“Ho sbagliato ma non sono un assassino”: parla Guede, unico condannato per l’omicidio di Meredith

29 Ott 2022 12:00 - di Greta Paolucci
Guede

Mentre Amanda Knox, scagionata dalle accuse per l’omicidio di Meredith Kertcher, in un’intervista rilasciata in esclusiva al settimanale Oggi in edicola da mercoledì 26 ottobre, continua a puntare il dito contro Rudy Guede, dichiarando – tra le altre cose –: «Resta un criminale». Con la ex ragazzina americana in trasferta studi a Perugia, oggi 35enne, che dopo i quattro anni di detenzione e un iter processuale complesso con vicende altalenanti che hanno punteggiato il caso giudiziario, ha definitivamente voltato pagina. È Rudy Guede l’unico a essere ancora intriso dell’orrore di quella vicenda. Ed è lui che torna spiegarne il perché e il disagio.

Omicidio di Meredith, l’intervista di Rudy Guede al “Corriere della sera”

Amanda Knox è tornata a Seattle. Ha scritto un’autobiografia, Waiting to be heard, in cui ha raccontato l’esperienza del carcere. Si è sposata. Circa un anno fa ha avuto una bambina. E con il marito Chris Robinson produce un podcast e fa attivismo preventivo contro gli errori della giustizia (e a sostegno di chi ne rimane vittima). L’ex fidanzato di quegli anni bui, Raffaele Sollecito, anche lui assolto nel 2015, dopo essersi laureato in carcere, oggi lavora come ingegnere informatico ed elettronico nell’ambito della progettazione di siti internet, videogiochi e droni. Chi ha avuto sulle sue spalle l’intera responsabilità di quel delitto è il giovane ivoriano, condannato per l’omicidio della povera Meredith.

«Io c’ero in quella casa… Ma io non ho ucciso Meredith»…

«Io c’ero in quella casa, chi lo nega? C’erano le mie tracce sul luogo del delitto, certo. Mica stavo fermo in un angolo. Ero con Meredith, ci siamo scambiati effusioni. Abbiamo avuto un approccio sessuale, sono andato al bagno, ho provato a fermare il sangue che le usciva dal collo… Ovvio che ci fossero le mie tracce in giro. Ma l’ho detto quando credevano che mentissi per evitare la condanna. Lo ripeto più che mai adesso che ho finito di pagare il mio conto alla Giustizia: io non ho ucciso Meredith». Così Rudy Guede in una intervista al Corriere della Sera.

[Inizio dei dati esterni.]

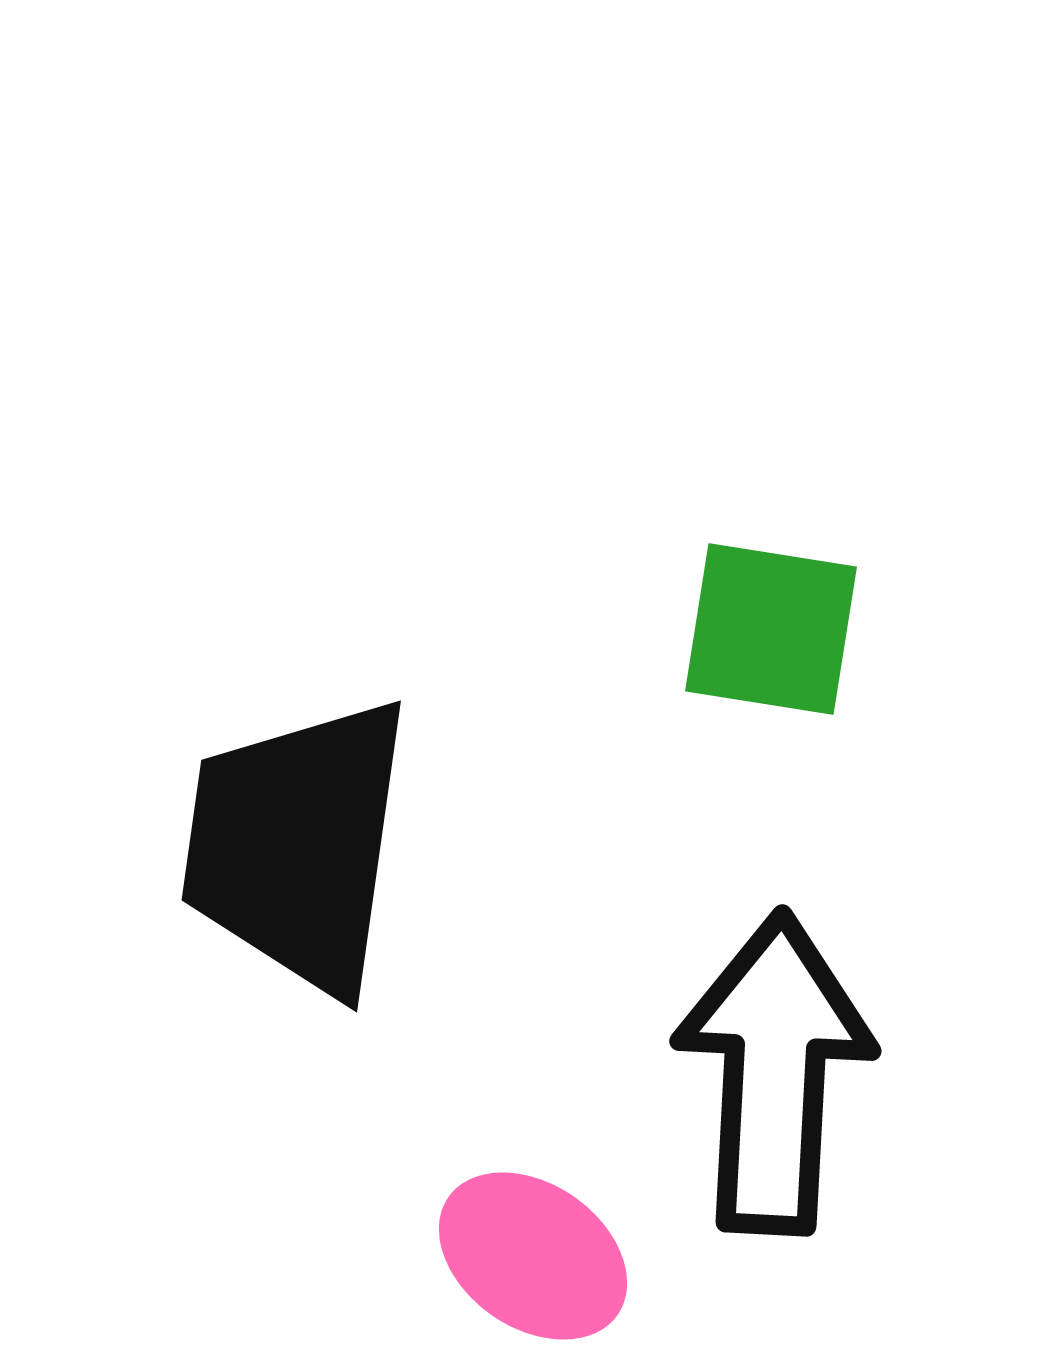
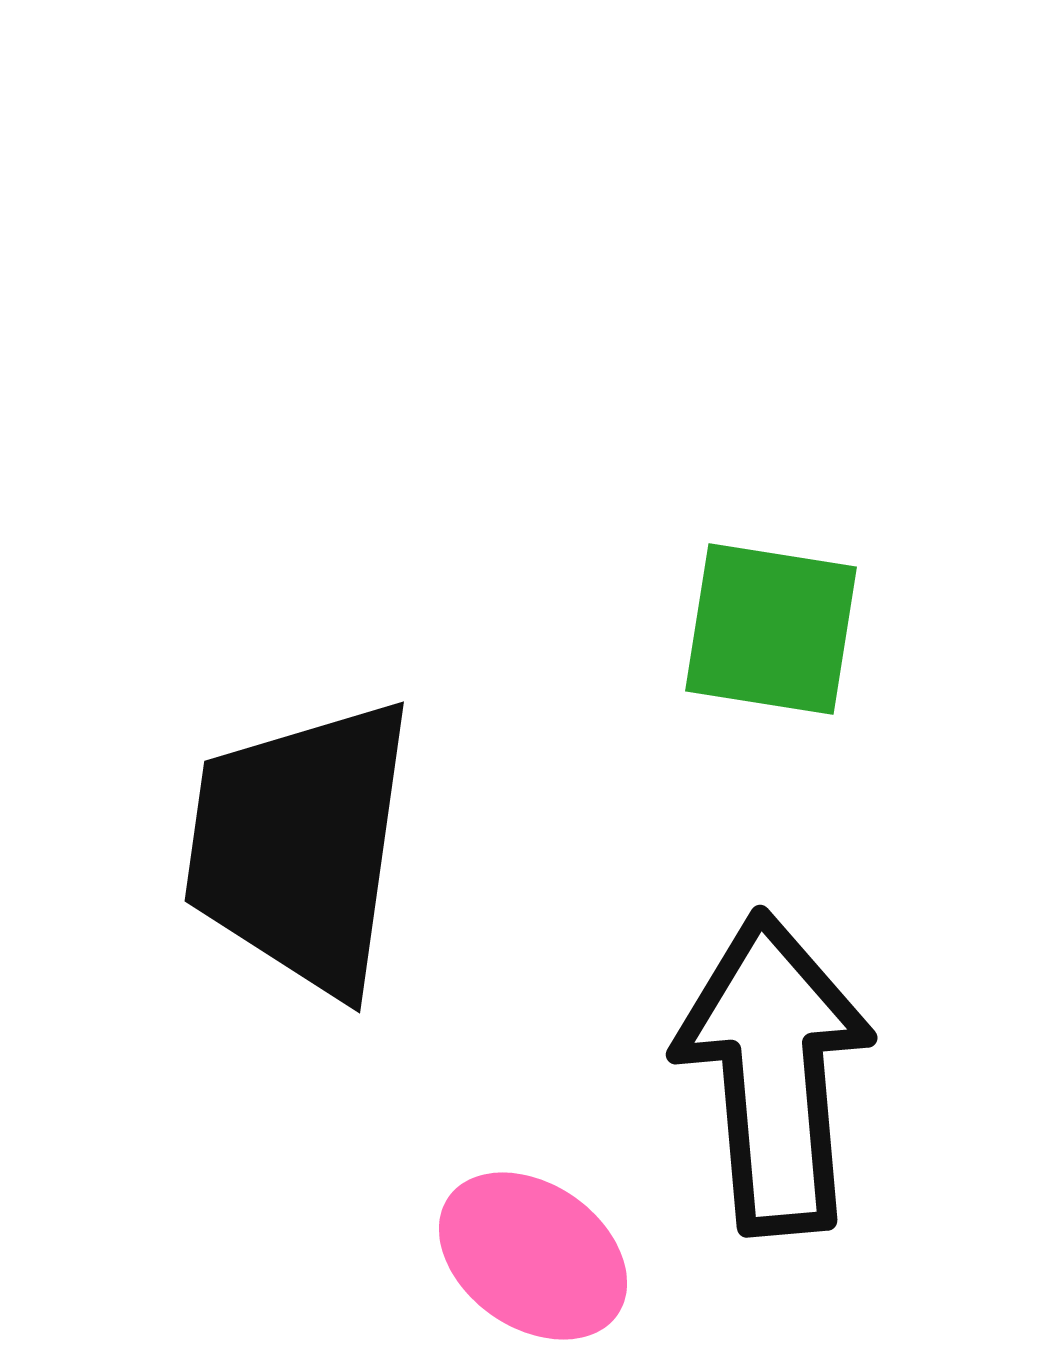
black trapezoid: moved 3 px right, 1 px down
black arrow: rotated 8 degrees counterclockwise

«Ma non aver chiesto aiuto resta la mia grandissima colpa»…

«La giustizia italiana – sottolinea – dice che ho compiuto un crimine con due persone specifiche, ma non come autore materiale. Loro escono di scena, quindi il carcere lo sconta una persona che non si capisce di cosa sia colpevole e con chi. Un condannato impossibile. O forse il condannato ideale: il negretto senza famiglia, senza spalle coperte, senza un soldo…». È vero, «la paura ha preso il sopravvento e sono scappato come un vigliacco lasciando Mez forse ancora viva. Di questo non finirò mai di pentirmi. Ma avevo 20 anni e avevo davanti una ragazza agonizzante. L’ho soccorsa, ma poi la mente è andata in tilt. Magari sarebbe morta lo stesso, ma non aver chiesto aiuto resta la mia grandissima colpa».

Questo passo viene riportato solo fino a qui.